> Provided records:
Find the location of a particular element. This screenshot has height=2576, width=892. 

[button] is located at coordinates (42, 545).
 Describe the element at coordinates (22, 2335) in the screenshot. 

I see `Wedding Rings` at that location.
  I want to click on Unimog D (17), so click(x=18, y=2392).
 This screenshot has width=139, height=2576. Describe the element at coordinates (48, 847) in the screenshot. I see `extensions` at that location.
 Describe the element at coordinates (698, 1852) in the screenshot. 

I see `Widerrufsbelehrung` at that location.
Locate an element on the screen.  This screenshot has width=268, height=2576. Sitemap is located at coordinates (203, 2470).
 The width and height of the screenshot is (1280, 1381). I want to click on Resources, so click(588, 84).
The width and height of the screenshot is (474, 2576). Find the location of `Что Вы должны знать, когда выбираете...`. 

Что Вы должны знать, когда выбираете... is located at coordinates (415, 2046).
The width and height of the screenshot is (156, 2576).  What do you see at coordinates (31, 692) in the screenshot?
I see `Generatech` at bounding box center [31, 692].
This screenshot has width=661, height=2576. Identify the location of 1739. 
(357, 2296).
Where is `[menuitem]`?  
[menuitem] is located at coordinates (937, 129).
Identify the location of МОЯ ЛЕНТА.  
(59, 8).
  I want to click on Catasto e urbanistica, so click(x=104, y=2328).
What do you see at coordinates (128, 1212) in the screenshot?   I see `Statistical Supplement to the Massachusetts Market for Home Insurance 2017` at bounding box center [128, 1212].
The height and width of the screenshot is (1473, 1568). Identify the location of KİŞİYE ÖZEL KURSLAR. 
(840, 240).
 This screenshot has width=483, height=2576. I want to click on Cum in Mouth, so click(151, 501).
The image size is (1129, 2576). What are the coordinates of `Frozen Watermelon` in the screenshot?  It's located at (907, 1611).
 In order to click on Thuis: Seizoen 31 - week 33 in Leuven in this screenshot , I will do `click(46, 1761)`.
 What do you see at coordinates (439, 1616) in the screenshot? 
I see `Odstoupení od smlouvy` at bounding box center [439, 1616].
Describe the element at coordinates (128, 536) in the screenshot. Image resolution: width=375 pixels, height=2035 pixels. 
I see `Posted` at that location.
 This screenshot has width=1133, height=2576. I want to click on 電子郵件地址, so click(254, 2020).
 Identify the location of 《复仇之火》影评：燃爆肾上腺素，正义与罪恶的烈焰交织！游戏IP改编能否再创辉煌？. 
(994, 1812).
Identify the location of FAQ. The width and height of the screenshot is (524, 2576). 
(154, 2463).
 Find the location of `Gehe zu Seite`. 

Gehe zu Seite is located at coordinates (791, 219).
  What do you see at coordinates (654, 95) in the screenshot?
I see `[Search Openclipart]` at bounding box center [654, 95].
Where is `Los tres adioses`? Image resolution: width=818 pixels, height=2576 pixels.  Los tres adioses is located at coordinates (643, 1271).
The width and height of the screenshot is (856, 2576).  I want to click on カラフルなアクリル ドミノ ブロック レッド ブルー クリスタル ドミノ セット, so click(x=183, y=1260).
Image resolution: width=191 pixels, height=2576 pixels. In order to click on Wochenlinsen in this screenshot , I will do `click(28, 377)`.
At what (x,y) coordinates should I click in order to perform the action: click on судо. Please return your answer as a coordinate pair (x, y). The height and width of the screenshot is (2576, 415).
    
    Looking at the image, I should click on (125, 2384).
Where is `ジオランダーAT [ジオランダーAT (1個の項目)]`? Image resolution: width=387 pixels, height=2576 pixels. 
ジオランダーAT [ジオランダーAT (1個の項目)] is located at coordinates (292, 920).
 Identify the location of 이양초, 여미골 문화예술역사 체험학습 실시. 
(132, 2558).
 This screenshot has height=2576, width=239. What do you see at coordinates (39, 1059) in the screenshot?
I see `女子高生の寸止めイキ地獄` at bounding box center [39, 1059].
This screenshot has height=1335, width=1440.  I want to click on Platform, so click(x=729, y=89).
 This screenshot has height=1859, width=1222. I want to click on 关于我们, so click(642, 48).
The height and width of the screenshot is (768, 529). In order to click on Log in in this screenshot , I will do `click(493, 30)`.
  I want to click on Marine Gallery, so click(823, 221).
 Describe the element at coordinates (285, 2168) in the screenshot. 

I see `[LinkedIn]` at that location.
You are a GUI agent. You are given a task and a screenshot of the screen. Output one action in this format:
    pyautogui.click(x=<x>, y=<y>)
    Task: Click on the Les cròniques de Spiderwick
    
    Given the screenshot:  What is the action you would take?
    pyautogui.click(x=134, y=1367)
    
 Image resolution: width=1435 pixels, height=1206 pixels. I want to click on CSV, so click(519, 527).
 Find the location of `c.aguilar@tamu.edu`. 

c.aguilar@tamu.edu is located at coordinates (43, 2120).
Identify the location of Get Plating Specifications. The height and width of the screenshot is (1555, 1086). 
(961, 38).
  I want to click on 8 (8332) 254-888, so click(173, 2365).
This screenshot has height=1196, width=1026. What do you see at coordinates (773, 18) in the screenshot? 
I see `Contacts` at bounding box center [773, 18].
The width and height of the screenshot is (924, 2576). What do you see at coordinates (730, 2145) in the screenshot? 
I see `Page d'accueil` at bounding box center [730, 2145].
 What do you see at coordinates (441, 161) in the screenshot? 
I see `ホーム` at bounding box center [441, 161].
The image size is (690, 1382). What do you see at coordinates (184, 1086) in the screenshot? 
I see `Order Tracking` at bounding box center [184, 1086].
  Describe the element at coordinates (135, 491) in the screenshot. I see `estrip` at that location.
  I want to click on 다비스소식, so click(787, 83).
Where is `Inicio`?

> Problem to solve:
Copy each line exactly, from the line containing "Identify the location of Get" down to the last line of the material, and no other lines.

> Exercise solution:
Identify the location of Get Plating Specifications. The height and width of the screenshot is (1555, 1086). 
(961, 38).
  I want to click on 8 (8332) 254-888, so click(173, 2365).
This screenshot has height=1196, width=1026. What do you see at coordinates (773, 18) in the screenshot? 
I see `Contacts` at bounding box center [773, 18].
The width and height of the screenshot is (924, 2576). What do you see at coordinates (730, 2145) in the screenshot? 
I see `Page d'accueil` at bounding box center [730, 2145].
 What do you see at coordinates (441, 161) in the screenshot? 
I see `ホーム` at bounding box center [441, 161].
The image size is (690, 1382). What do you see at coordinates (184, 1086) in the screenshot? 
I see `Order Tracking` at bounding box center [184, 1086].
  Describe the element at coordinates (135, 491) in the screenshot. I see `estrip` at that location.
  I want to click on 다비스소식, so click(787, 83).
Where is `Inicio`?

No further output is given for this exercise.